Determine the relevance of what the ‘ideal health behavior’ (that's the one with the evidence base) is to
their daily lives and be ready to negotiate what fits (not what is ideal);
discover the times, places and frames-of-mind when people will be most open to
the idea of behavior change; and decide whether the appropriate incentives and
opportunities exist to engage in new behaviors. If you have done the research,
and answered the questions, then proceed. If not, go back and get some
information if you want to give reasonable answers to those dragons.
Select behaviors that are steps along the way to ideal
health behaviors such as going for one day or week without smoking cigarettes,
having one serving of a fruit or vegetable each morning, or taking a 10-minute
walk every work day.

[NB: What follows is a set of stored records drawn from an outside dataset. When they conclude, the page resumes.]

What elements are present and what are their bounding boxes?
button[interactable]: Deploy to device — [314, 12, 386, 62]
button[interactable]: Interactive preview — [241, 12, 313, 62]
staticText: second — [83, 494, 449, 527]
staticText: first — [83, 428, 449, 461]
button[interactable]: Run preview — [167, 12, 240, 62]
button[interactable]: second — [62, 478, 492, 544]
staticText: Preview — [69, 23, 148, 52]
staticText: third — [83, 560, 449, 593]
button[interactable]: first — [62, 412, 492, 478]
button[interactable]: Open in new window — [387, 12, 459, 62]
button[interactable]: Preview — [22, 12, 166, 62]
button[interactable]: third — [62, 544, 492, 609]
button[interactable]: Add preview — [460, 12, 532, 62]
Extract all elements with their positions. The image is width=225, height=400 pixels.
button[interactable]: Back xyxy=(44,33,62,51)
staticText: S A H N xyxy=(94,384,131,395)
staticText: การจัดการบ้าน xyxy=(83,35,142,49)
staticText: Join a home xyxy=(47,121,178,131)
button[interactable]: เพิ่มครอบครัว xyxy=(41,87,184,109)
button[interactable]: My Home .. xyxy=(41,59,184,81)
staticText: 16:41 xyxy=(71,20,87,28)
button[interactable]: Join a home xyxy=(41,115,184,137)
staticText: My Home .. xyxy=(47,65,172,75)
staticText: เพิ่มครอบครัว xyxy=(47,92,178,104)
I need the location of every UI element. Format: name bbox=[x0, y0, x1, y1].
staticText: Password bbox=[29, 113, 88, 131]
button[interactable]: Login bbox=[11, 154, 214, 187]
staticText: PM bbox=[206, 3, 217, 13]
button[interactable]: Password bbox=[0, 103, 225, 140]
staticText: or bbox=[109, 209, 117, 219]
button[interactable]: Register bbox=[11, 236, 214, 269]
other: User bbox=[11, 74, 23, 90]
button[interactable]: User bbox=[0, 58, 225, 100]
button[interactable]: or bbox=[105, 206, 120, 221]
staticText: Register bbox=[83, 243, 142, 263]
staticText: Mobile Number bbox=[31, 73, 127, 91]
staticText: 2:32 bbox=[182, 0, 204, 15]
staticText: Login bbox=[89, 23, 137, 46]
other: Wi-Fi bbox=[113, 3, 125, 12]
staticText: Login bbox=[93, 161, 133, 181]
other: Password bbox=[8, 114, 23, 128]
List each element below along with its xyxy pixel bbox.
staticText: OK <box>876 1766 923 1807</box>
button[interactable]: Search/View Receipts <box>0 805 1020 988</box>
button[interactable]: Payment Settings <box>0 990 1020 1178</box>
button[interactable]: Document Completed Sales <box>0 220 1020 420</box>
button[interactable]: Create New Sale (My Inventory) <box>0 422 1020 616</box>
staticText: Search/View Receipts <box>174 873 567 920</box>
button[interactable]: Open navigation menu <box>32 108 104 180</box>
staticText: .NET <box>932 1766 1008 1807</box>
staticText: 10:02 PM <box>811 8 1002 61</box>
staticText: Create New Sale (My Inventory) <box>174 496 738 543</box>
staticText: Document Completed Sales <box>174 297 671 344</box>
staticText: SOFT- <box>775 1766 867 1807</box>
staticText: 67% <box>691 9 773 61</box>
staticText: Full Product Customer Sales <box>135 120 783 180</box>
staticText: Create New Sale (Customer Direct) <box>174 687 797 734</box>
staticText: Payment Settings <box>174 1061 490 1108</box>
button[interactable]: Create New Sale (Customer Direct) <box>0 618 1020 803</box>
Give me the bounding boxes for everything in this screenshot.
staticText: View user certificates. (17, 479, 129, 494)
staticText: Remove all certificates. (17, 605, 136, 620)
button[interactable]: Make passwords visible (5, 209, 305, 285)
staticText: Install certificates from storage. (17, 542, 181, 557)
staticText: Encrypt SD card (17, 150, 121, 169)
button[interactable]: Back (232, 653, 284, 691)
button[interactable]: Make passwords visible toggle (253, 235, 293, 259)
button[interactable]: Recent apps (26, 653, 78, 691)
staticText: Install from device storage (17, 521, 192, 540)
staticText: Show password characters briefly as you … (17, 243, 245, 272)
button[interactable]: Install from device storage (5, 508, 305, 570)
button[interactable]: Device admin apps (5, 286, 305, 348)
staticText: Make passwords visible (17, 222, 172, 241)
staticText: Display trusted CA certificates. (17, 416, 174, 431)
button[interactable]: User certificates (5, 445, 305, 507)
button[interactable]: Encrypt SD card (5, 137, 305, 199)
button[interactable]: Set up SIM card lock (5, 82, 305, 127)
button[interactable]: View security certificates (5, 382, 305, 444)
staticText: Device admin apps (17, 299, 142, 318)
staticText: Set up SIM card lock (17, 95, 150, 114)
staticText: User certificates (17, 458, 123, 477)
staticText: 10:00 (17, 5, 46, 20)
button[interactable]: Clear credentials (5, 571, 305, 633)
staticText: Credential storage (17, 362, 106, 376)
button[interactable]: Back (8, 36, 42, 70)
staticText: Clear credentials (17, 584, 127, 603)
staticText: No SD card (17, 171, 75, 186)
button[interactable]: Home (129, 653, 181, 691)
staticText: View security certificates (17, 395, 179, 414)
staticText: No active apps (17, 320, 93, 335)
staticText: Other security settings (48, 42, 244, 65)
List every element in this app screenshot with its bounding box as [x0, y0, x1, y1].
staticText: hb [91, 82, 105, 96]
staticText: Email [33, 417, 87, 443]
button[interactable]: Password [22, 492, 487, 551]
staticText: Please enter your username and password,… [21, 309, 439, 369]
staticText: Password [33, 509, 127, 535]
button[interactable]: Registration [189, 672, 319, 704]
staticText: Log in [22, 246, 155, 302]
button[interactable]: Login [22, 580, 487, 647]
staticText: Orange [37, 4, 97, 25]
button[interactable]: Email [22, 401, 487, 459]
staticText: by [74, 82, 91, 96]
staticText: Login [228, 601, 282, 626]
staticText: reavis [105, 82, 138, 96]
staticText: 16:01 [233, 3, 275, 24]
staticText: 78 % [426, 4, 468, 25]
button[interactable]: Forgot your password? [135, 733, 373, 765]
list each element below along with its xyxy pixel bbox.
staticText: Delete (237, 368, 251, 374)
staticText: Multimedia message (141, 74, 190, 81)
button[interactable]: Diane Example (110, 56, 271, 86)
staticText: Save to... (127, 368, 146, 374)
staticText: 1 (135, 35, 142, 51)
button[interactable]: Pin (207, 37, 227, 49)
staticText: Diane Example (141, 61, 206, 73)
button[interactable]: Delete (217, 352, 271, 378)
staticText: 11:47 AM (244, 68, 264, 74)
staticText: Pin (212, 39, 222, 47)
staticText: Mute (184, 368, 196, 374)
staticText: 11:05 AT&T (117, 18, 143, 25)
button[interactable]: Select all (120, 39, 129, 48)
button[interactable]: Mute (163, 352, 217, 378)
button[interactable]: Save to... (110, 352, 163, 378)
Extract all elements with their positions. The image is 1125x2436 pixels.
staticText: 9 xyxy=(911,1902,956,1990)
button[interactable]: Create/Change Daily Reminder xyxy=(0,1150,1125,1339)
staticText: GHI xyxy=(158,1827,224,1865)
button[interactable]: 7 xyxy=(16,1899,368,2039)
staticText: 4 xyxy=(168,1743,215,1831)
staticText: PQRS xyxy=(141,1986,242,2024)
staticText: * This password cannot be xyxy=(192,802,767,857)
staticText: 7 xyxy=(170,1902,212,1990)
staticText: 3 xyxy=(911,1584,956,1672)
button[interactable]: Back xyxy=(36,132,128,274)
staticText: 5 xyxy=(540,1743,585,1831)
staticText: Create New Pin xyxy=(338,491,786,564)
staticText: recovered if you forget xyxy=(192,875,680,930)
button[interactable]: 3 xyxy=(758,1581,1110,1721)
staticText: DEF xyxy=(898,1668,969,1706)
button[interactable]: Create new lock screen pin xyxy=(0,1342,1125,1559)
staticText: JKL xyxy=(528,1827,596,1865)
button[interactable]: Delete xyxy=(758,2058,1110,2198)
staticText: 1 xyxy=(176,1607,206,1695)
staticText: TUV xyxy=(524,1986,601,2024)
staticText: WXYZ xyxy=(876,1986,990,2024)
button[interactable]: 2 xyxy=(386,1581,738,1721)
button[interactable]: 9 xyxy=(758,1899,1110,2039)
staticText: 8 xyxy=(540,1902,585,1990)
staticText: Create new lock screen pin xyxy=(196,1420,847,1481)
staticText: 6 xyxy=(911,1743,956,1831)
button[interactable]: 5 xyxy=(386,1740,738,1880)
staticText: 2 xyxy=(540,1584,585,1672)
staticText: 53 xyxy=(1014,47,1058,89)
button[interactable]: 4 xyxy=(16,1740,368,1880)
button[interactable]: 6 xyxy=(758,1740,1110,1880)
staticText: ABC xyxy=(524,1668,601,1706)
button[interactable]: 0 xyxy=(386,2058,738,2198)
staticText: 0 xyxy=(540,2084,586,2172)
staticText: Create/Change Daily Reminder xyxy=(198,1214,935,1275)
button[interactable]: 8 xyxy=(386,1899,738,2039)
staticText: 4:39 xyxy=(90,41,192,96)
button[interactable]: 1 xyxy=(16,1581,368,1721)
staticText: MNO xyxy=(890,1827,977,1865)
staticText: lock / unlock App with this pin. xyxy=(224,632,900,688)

Look at learning new behaviors as a gradual shaping
process, not an all-or-nothing change event. That attitude will come through in
your program and communications and suggest to people that what you are asking
is indeed possible.
People can change their behavior in a quantum moment or over
several weeks. Changing a behavior AND maintaining that new behavior are,
however, two different processes and your program needs to account for those
differences. If you are going to measure change over time, how much time is
enough to show a population impact? That depends on the size of your population
(you will be able to detect changes in smaller ones more quickly), how many
different ways you seek to engage people in the process (one way will fit only
one type of person, deploy as many channels and places as possible), and how
you plan to measure it. Using a cohort design by asking people to sign-up and
report their progress and then doing pre- and post-program evaluations is more
likely to demonstrate an effect than pre- and post- random population sample
where sensitivity to change is largely driven by the resources needed to have a
large enough sample size. [And in the cohort design the question can be raised
whether the pretest sensitized participants to pay more attention and be more
vigilant or consistent with their change efforts.]
And finally, have ready some benchmarks for the dragons to feed on.
You might start with these – one that plays to the resources side of the
equation, and two others that play to what works under optimal conditions (experiments):
(1) In
1994, Phillip Morris implemented a marketing strategy to move a sagging market
share of Marlboro from 20% to 25% in the US. The strategy cut domestic earnings
that year by $2.3 billion – but it worked. So as for those goals for behavior
change, think hard about what is realistic unless you have a few billion to
throw around. And I have to note the magic 5% number appears – make sure
the dragons see it too!
(2) Then there’s the 5% solution where the research finds that health communication programs, across a variety of health promotion topics, achieve an average 5% change in the target behavior.
(3) And have a few recent peer-reviewed articles available that provide some basis from which to estimate what amount of change to expect, among whom, over what period of time. Just be sure to remind the dragons that these findings come from experiments that significantly alter reality (or control for it), and unless your program has the resources to do the same things they did, scale back expectations accordingly.
Craig,
This post seems like the next logical extention to the awareness/communication fever discussion. Good "reality-tested" questions to consider and resources to be the St. George in one's project. I think your suggestions give hope to those burned out with, and battling, awareness fever.
I have to tell you--and you wil already know this--that many planning efforts never get this far. Or never get this far in a systematic fashion. Planners and implmenters "do the right thing" by accident, rather than by design.
Honestly, it is a wonder that behavior change efforts are ever as successful as they are.